How to do fitness and sports health

How to do fitness and sports health

In real life, many people like to exercise very much. Regular exercise can consume excess fat in the body and achieve the effect of weight loss, especially for modern people. As the level of diet and life continues to improve, people’s diet contains a lot of fat. If the body cannot absorb it, it will cause obesity. Exercise is the healthiest way to lose weight, so what are the health and exercises? Let us take a look at it together below.

Running in the morning is very good, but you should run before meals. You should not do strenuous exercise right after a meal. Specific precautions are as follows:

1. Pay attention to your clothing to prevent colds.

Unlike summer, the temperature in the early morning in autumn is already quite low. You usually sweat a lot when exercising, and if you are not careful, you are in danger of catching a cold. Therefore, you must not get up and go outdoors in thin clothes as soon as you get up, but give your body time to adapt.

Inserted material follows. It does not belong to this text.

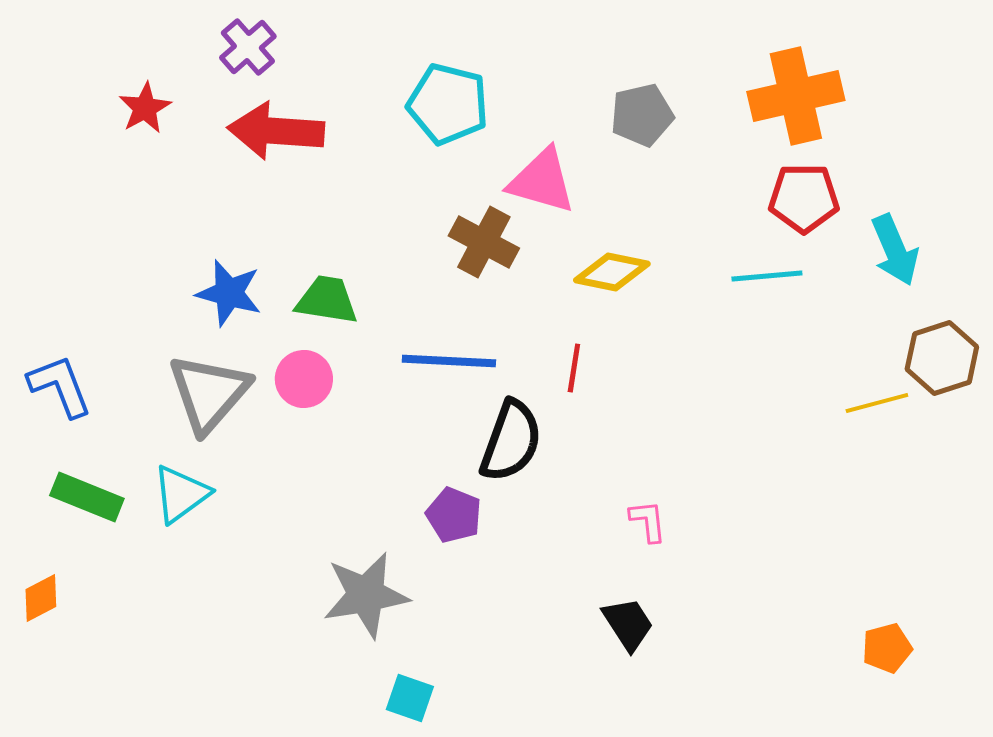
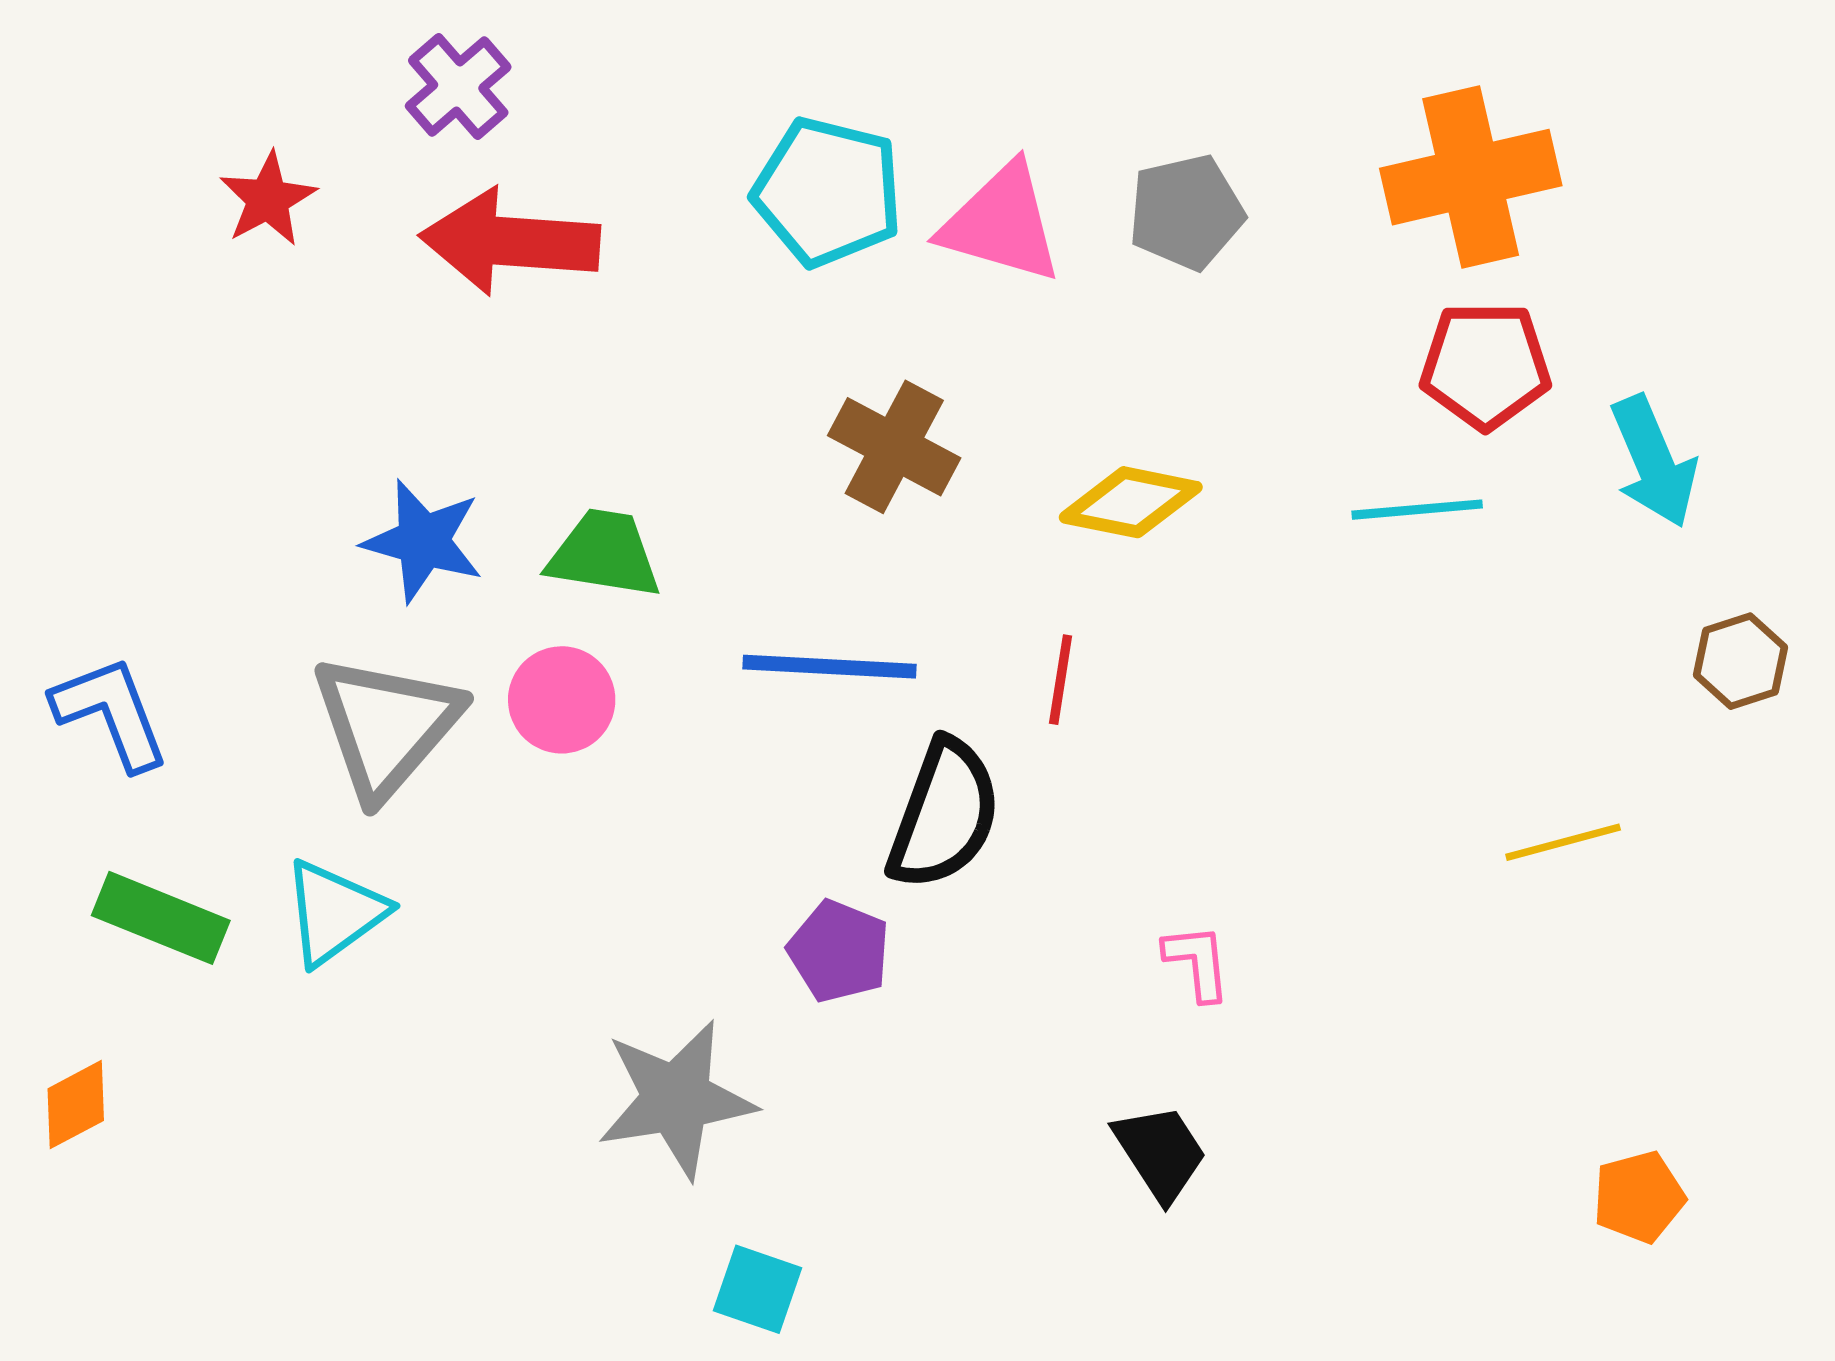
pink triangle: (542, 181) -> (1001, 223), moved
brown hexagon: (942, 358) -> (1740, 661), size x0.7
yellow line: (877, 403) -> (1563, 842), moved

When you go out for exercise, you should wear a loose and comfortable coat. Wait until you have finished warming up or your body has heated up after exercising for a while before taking off your coat to avoid catching a cold due to the large temperature difference between indoors and outdoors and causing discomfort. If you sweat a lot after exercise, you should put on your coat on the way back. When you get back indoors, take off your sweaty clothes, dry your body, and put on dry clothes.

Exercise rule 2: Rehydrate in time to prevent autumn dryness

From the humid and hot summer to autumn, the climate suddenly becomes dry and the temperature drops a lot. It is easy for some dryness and heat to accumulate in the human body. In addition, the humidity in the air decreases in autumn, which can easily cause symptoms such as dry throat, dry mouth and tongue, chapped lips, nose bleeding, and dry stool. If you exercise a lot and sweat too much, you can add a small amount of salt to the boiled water to maintain the acid-base balance in the body. If conditions permit, you can drink some sports drinks containing electrolytes to prevent muscle cramps.

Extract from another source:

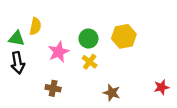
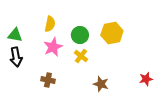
yellow semicircle: (35, 26) -> (50, 24), moved

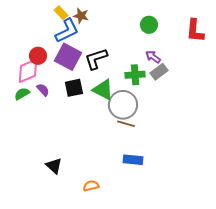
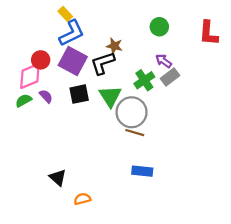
brown star: (81, 16) -> (114, 46), moved
green cross: (135, 75) -> (144, 80), turned -30
green triangle: (103, 90) -> (110, 96), turned 30
orange semicircle: (91, 186) -> (82, 199), moved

If you do long-distance running, you should also drink an appropriate amount of sugar water to prevent hypoglycemia, which may cause adverse physiological reactions such as dizziness, sweating, and weakness in the limbs.

When replenishing water during exercise, you should not drink a lot at once before or after exercise. Drinking too much before exercise can easily increase the burden on the stomach and intestines, and the rumbling sound in the stomach when moving will also affect exercise. Drinking a lot after exercise will take away a lot of electrolytes, some of which will flow out of the body, which is bad for the body. It is best to drink water in small amounts during exercise, such as drinking 150 to 200 ml after 20 minutes of exercise.

Exercise Rule 3: Be prepared to prevent strain

For any kind of exercise, it is quite dangerous not to do any loosening of the joints and endurance exercises during the warm-up.

Because human muscles and tendons will reflexively cause vasoconstriction and increased viscosity when the temperature is somewhat low in autumn, the range of motion of joints will decrease, the stretchability of tendons will decrease, and the nervous system's ability to command muscles will also decrease in the absence of warm-up exercises. If you do not fully do warm-up exercises before exercise, it will cause joint and tendon strain, muscle strain, etc., which will seriously affect your daily life, and exercise will become a kind of injury. So no matter how old you are, you should do warm-up exercises before exercising. The length and content of the warm-up may vary from person to person, but generally speaking, it is better to have a slightly warm body.

The above article describes the details of fitness and sports health. After exercise, you must pay attention to regulating your stomach and intestines, pay attention to your body's nutritional supplements, eat more protein-rich foods to avoid over-fatigue of the body, and also relax your body appropriately. In addition, if you feel unwell, you need to stop exercising or reduce the amount of exercise.